In college, I think you learn more during the breaks. There’s something about stepping away from your life. Stepping back from everyday life, you realize some things that you can’t see up close. This thanksgiving break has been a full 18-hour credit load of blessings.

7 Reasons for thanksgiving realized over break:

1. Family: I don’t think you fully appreciate your family until you go to school. I could write a whole post on this alone and probably will sometime. My family, nuclear, extended, etc., knows me, loves me, and never lets me question those two things.

2. Old friends: It’s an amazing thing to be able to pick up friendships right where they left off. I’m blessed to have so many relationships like that to come home to.

3. Pillow Talk: There’s nothing like your own bed, but I sure missed pillow talk with my roomie. Those last five minutes before sleep are when conversational greatness occurs.

4. Homes: It happened a couple days ago. Someone asked me when I was driving back to Waco. “I’m driving back home on Sunday.” Wait a second…did I just call Waco home? Yeah, I did. And it’s not like Ames isn’t. It dawned on me I’ve two places where I’m in community, two places where I’m loved, two places I’m on mission, both of them with just the right mix of comforts and challenges. I’ve got two homes, and they’re beautiful different and alike in all the right ways.

5. He put a ring on it: Wednesday, my brother got down on one knee and asked my soon-to-be sister, “Emily Cole, would you go with me?” Her response, “por supuesto,” Spanish for “of course.” Despite their unconventional proposal verbiage, I can assure you that they are very much engaged and ready to live life together, dedicated to serving each other, their God, and the people around them. To symbolize this, after he asked, Miles washed Emily’s feet right there on the dirt path, He used his Nalgene water bottle and a washcloth. What a stud. I couldn’t be more excited about these two lovebirds and to help his fiancé out, I wrote her a couple tips for the Nichols( my mom’s maiden name) annual thanksgiving gathering. Which brings me to another realization

6. Thanksgiving with the Nichols: This one I’ve known for a while, but no one, and I mean NO ONE, has more fun on Thanksgiving than the Nichols family. To give you an idea of the experience, here’s a couple pieces of advice I offered Emily.

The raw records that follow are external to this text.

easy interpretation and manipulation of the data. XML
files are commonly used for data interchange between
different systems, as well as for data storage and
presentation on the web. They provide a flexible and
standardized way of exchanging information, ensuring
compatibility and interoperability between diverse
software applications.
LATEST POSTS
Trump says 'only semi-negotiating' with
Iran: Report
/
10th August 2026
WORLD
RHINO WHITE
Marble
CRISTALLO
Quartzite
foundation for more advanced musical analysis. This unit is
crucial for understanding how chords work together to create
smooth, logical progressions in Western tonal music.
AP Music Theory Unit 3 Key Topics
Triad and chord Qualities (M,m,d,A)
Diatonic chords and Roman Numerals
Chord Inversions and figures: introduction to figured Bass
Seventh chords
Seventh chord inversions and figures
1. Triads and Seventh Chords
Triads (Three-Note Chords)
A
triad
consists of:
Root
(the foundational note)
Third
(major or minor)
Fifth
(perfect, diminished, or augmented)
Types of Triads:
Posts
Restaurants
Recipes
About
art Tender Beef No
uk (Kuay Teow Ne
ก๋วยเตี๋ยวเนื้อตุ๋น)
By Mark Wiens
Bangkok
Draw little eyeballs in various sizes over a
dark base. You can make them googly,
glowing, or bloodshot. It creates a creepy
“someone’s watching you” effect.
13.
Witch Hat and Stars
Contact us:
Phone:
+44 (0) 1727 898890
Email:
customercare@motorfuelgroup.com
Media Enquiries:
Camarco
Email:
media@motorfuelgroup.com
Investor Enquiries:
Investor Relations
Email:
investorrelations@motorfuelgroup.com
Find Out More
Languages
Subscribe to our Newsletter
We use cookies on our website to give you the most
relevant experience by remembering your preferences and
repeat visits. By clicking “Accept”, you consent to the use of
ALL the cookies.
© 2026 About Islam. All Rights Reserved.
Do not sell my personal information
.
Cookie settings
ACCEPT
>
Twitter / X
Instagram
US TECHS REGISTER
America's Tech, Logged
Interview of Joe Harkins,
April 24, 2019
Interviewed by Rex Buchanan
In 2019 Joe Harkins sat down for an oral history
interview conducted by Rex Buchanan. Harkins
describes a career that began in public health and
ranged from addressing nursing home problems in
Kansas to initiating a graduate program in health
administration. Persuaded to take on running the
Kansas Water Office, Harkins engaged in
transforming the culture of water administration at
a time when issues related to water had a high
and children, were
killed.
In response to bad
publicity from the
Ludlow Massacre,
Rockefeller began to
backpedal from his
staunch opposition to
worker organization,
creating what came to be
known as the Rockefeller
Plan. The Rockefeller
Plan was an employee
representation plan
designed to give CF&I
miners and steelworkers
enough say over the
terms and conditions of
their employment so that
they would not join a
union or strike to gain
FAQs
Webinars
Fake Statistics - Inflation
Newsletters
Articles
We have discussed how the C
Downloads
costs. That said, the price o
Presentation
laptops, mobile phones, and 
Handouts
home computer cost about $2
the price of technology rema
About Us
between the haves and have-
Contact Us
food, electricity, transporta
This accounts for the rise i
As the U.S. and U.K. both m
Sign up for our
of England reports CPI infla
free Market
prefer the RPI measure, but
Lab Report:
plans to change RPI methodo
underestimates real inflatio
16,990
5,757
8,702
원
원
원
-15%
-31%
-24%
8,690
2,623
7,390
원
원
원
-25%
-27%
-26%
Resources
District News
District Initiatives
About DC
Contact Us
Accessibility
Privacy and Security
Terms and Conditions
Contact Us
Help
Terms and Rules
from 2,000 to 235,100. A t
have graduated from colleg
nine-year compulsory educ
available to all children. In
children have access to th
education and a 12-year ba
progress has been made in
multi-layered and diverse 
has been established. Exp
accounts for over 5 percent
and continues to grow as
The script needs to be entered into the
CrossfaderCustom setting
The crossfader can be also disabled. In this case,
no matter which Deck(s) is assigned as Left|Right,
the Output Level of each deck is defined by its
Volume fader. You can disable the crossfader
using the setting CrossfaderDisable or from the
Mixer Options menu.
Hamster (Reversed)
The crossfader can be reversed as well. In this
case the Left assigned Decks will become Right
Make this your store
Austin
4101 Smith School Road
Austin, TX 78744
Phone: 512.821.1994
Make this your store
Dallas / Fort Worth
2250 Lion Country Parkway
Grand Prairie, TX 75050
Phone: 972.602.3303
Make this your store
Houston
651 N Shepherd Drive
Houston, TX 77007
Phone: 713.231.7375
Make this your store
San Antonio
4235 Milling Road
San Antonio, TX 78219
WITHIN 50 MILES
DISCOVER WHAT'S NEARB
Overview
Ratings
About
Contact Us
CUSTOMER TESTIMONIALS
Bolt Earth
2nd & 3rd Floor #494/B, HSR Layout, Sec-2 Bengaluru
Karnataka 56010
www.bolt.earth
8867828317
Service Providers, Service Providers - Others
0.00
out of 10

  1. Practice your farmer talk with Uncle Craig and Randy. Throw around words like yield, bushel, and acreage, ask them about their combine, and tell them you’ve been praying for rain
  2. Ask Cousin Sam or James about their no-huddle offense football coaching schemes. Sit back and relax and enjoy their 30 minute answer.
  3. Ask cousin Rich if he has any pictures of cows on his I-phone. He will. Proceed to compliment their bone structure and deep, rounded flank.

7. The gospel:  but I’d be leaving out the greatest reason for thanksgiving not just on the Holiday designated by President Lincoln(great movie by the way) but every single day. Friday, I got up early, and by early I mean 9:00, and went on a run. The shorts and t-shirt was a bad call, I realized that when I ran over a bridge and saw a thin film of ice on the creek. The good call was the Tim Keller sermon I listened to as I ran. He preached about money( yeah I know, preachers are always preaching about money) but this one was different. He talked about our treasure, where our treasure is, our heart will be and our lives will be. And then he related that to Jesus. Jesus died for us. Keller says people don’t just die for anything. They die for what they treasure. See what he’s getting at? We are Jesus’ treasure. Realizing and dwelling in that truth makes everyday a holiday.